Next time you find yourself cursing the radio as another band winds back the decades and nests cosily in music’s past, spare a thought for the Temperance Seven, who were retro before most of pop was even original. “You’re Driving Me Crazy” is a finely-judged, though rather stiff, pastiche of 1920s dance-band music – spoiled by “Whispering” Paul McDowell, whose insincere vocals on the chorus give the gag away too easily.

One of the strangest Number Ones – playing back my CDs the first time, I cursed and reached for the Guinness Book, convinced a slip of the mouse had put some forgotten period MP3 on the disc by mistake – this is also somehow one of the most prescient.

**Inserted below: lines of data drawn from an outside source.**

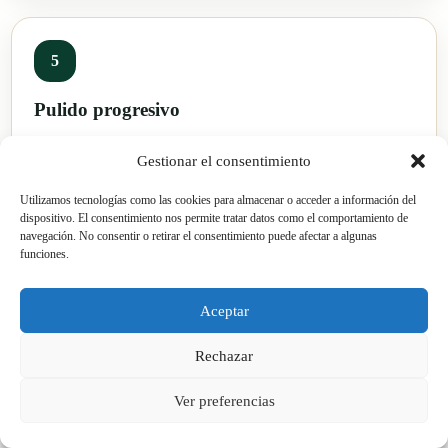
5
Pulido progresivo
Trabajamos con granos sucesivos hasta alcanzar el
Gestionar el consentimiento
acabado previsto: mate técnico, satinado o brillante.
Utilizamos tecnologías como las cookies para almacenar o acceder a información del
dispositivo. El consentimiento nos permite tratar datos como el comportamiento de
navegación. No consentir o retirar el consentimiento puede afectar a algunas
funciones.
6
Aceptar
Protección y entrega
Rechazar
Aplicamos protección compatible cuando procede y
Ver preferencias
explicamos cómo limpiar el suelo, qué productos
evitar y cuándo revisar el mantenimiento.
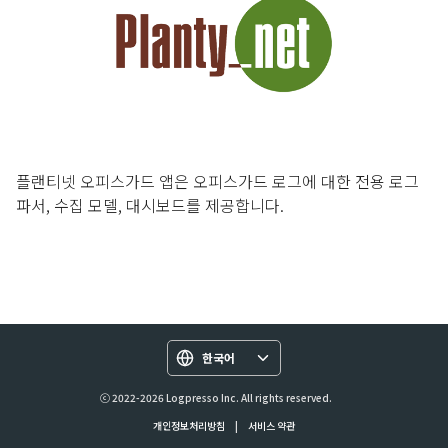
플랜티넷 오피스가드 앱은 오피스가드 로그에 대한 전용 로그
파서, 수집 모델, 대시보드를 제공합니다.
한국어
ⓒ 2022-2026 Logpresso Inc. All rights reserved.
개인정보처리방침
|
서비스 약관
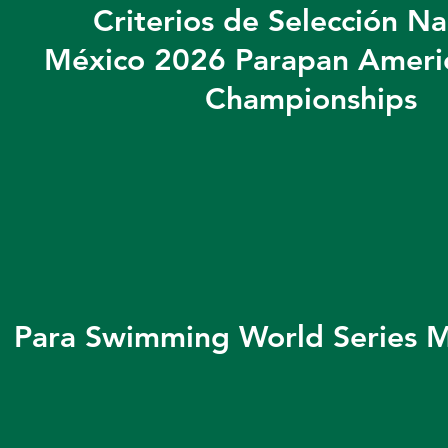
Criterios de Selección Na
​México 2026 Parapan Amer
Championships
Para Swimming World Series 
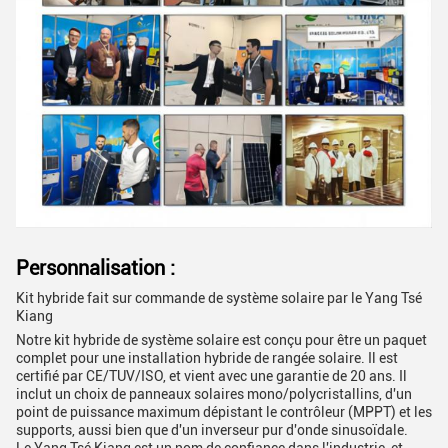
Personnalisation :
Kit hybride fait sur commande de système solaire par le Yang Tsé
Kiang
Notre kit hybride de système solaire est conçu pour être un paquet
complet pour une installation hybride de rangée solaire. Il est
certifié par CE/TUV/ISO, et vient avec une garantie de 20 ans. Il
inclut un choix de panneaux solaires mono/polycristallins, d'un
point de puissance maximum dépistant le contrôleur (MPPT) et les
supports, aussi bien que d'un inverseur pur d'onde sinusoïdale.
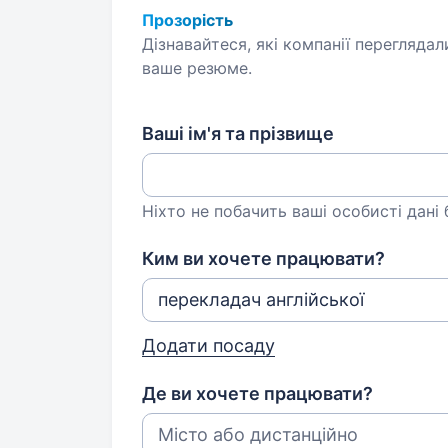
Прозорість
Дізнавайтеся, які компанії переглядал
ваше резюме.
Ваші ім'я та прізвище
Ніхто не побачить ваші особисті дані
Ким ви хочете працювати?
Додати посаду
Де ви хочете працювати?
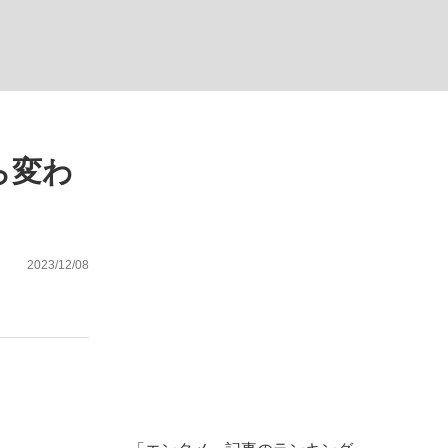
ない資産運用のすべて
ら変わ
が悲しい」『北の国から』倉本聰氏（91...
2023/12/08
、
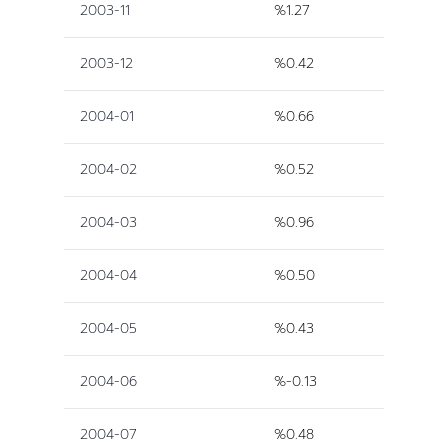
2003-11
%1.27
2003-12
%0.42
2004-01
%0.66
2004-02
%0.52
2004-03
%0.96
2004-04
%0.50
2004-05
%0.43
2004-06
%-0.13
2004-07
%0.48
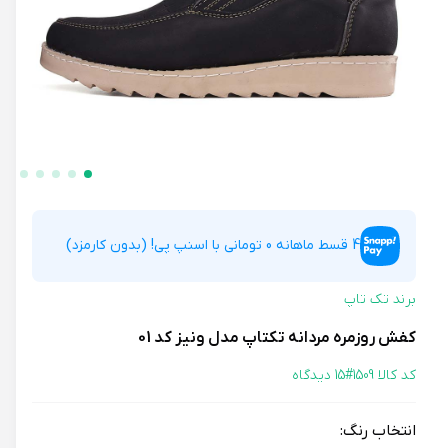
4 قسط ماهانه 0 تومانی با اسنپ پی! (بدون کارمزد)
برند تک تاپ
کفش روزمره مردانه تکتاپ مدل ونیز کد 01
کد کالا 1509#
15 دیدگاه
انتخاب رنگ:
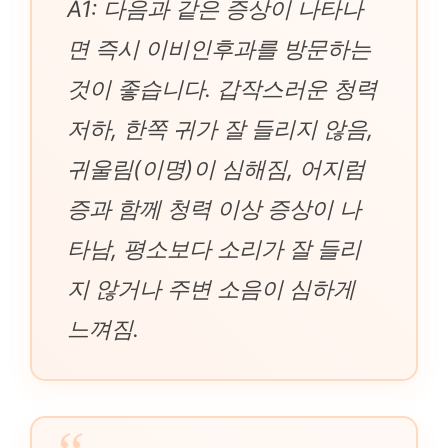
A1: 다음과 같은 증상이 나타나
면 즉시 이비인후과를 방문하는
것이 좋습니다. 갑작스러운 청력
저하, 한쪽 귀가 잘 들리지 않음,
귀울림(이명)이 심해짐, 어지럼
증과 함께 청력 이상 증상이 나
타남, 평소보다 소리가 잘 들리
지 않거나 주변 소음이 심하게
느껴짐.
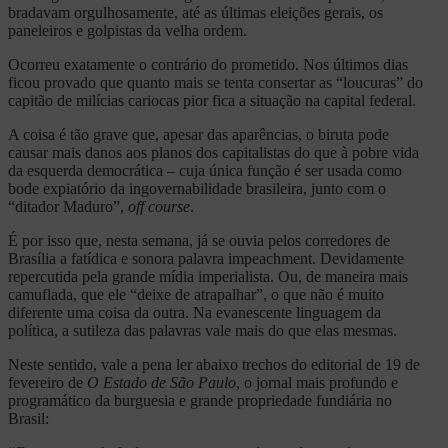
bradavam orgulhosamente, até as últimas eleições gerais, os
paneleiros e golpistas da velha ordem.
Ocorreu exatamente o contrário do prometido. Nos últimos dias
ficou provado que quanto mais se tenta consertar as “loucuras” do
capitão de milícias cariocas pior fica a situação na capital federal.
A coisa é tão grave que, apesar das aparências, o biruta pode
causar mais danos aos planos dos capitalistas do que à pobre vida
da esquerda democrática – cuja única função é ser usada como
bode expiatório da ingovernabilidade brasileira, junto com o
“ditador Maduro”,
off course
.
É por isso que, nesta semana, já se ouvia pelos corredores de
Brasília a fatídica e sonora palavra impeachment. Devidamente
repercutida pela grande mídia imperialista. Ou, de maneira mais
camuflada, que ele “deixe de atrapalhar”, o que não é muito
diferente uma coisa da outra. Na evanescente linguagem da
política, a sutileza das palavras vale mais do que elas mesmas.
Neste sentido, vale a pena ler abaixo trechos do editorial de 19 de
fevereiro de
O Estado de São Paulo
, o jornal mais profundo e
programático da burguesia e grande propriedade fundiária no
Brasil:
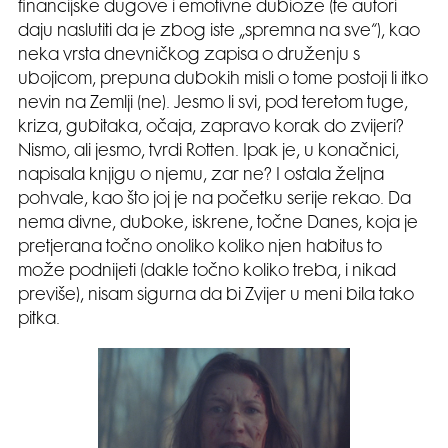
financijske dugove i emotivne dubioze (te autori
daju naslutiti da je zbog iste „spremna na sve“), kao
neka vrsta dnevničkog zapisa o druženju s
ubojicom, prepuna dubokih misli o tome postoji li itko
nevin na Zemlji (ne). Jesmo li svi, pod teretom tuge,
kriza, gubitaka, očaja, zapravo korak do zvijeri?
Nismo, ali jesmo, tvrdi Rotten. Ipak je, u konačnici,
napisala knjigu o njemu, zar ne? I ostala željna
pohvale, kao što joj je na početku serije rekao. Da
nema divne, duboke, iskrene, točne Danes, koja je
pretjerana točno onoliko koliko njen habitus to
može podnijeti (dakle točno koliko treba, i nikad
previše), nisam sigurna da bi Zvijer u meni bila tako
pitka.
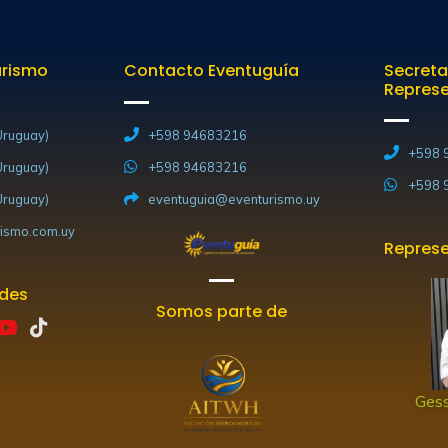
urismo
Contacto Eventuguía
Secreta
Repres
ruguay)
+598 94683216
+598 
ruguay)
+598 94683216
+598 
ruguay)
eventuguia@eventurismo.uy
ismo.com.uy
Represe
edes
Somos parte de
Y
T
o
i
u
k
t
t
Gess
u
o
b
k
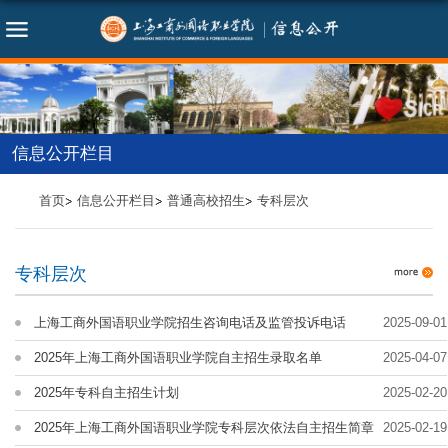
信息公开栏目
首页
信息公开栏目
普通高校招生
专科层次
专科层次
上海工商外国语职业学院招生咨询电话及监管投诉电话
2025-09-01
2025年上海工商外国语职业学院自主招生录取名单
2025-04-07
2025年专科自主招生计划
2025-02-20
2025年上海工商外国语职业学院专科层次依法自主招生简章
2025-02-19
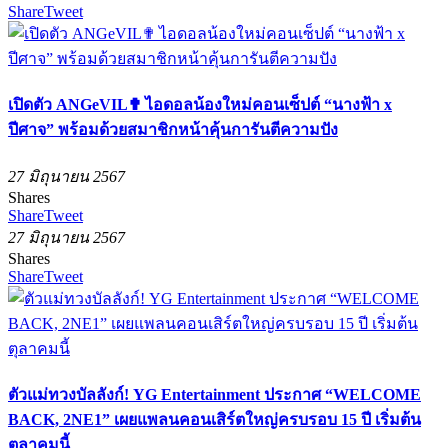
Share
Tweet
เปิดตัว ANGeVIL✟ ไอดอลน้องใหม่คอนเซ็ปต์ “นางฟ้า x
ปีศาจ” พร้อมด้วยสมาชิกหน้าคุ้นการันตีความปัง
27 มิถุนายน 2567
Shares
Share
Tweet
27 มิถุนายน 2567
Shares
Share
Tweet
ตัวแม่ทวงบัลลังก์! YG Entertainment ประกาศ “WELCOME
BACK, 2NE1” เผยแพลนคอนเสิร์ตใหญ่ครบรอบ 15 ปี เริ่มต้น
ตุลาคมนี้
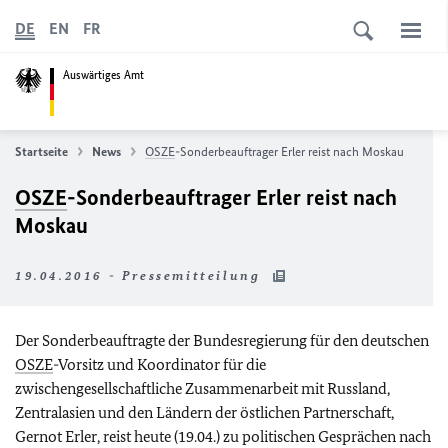
DE
EN
FR
Auswärtiges Amt
Startseite
News
OSZE
-Sonderbeauftrager Erler reist nach Moskau
OSZE
-Sonderbeauftrager Erler reist nach
Moskau
19.04.2016 - Pressemitteilung
Der Sonderbeauftragte der Bundesregierung für den deutschen
OSZE
-Vorsitz und Koordinator für die
zwischengesellschaftliche Zusammenarbeit mit Russland,
Zentralasien und den Ländern der östlichen Partnerschaft,
Gernot Erler, reist heute (19.04.) zu politischen Gesprächen nach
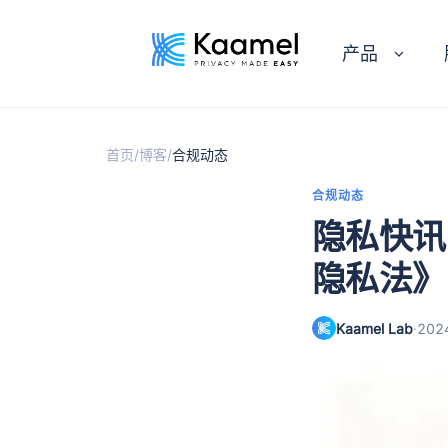
产品
/
/
首页
博客
合规动态
合规动态
隐私快讯
隐私法》
Kaamel Lab
·
20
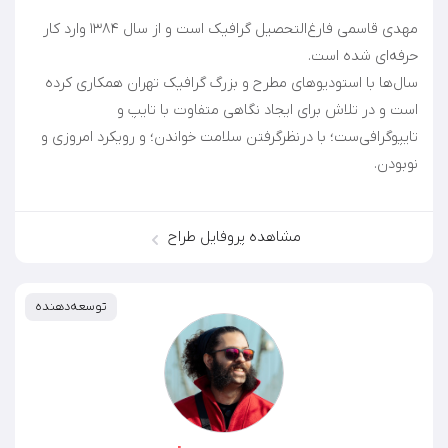
مهدی قاسمی فارغ‌التحصیل گرافیک است و از سال ۱۳۸۴ وارد کار
سال‌ها با استودیوهای مطرح و بزرگ گرافیک تهران همکاری کرده
است و در تلاش برای ایجاد نگاهی متفاوت با تایپ و
تایپوگرافی‌ست؛ با درنظرگرفتن سلامت خواندن؛ و رویکرد امروزی و
نوبودن.
مشاهده پروفایل طراح
توسعه‌دهنده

The Temperance Seven were art school boys and “You’re Driving Me Crazy” is the first big meta-pop hit: deliberate, tongue-in-cheek commentary on pop via pop, the world of the dance orchestras pushed flippantly into the TV age. This way lies Roxy Music and Richard X – but it seems likely that the people buying the single bought it out of nostalgia as much as delight in its cleverness. So The Darkness beckon, too.

And now how does it sound? Now the music it refers to has slipped out of popular memory? Ignore the cynical singing and the playing is charming, tender even. But even at this distance the novelty outweighs the content.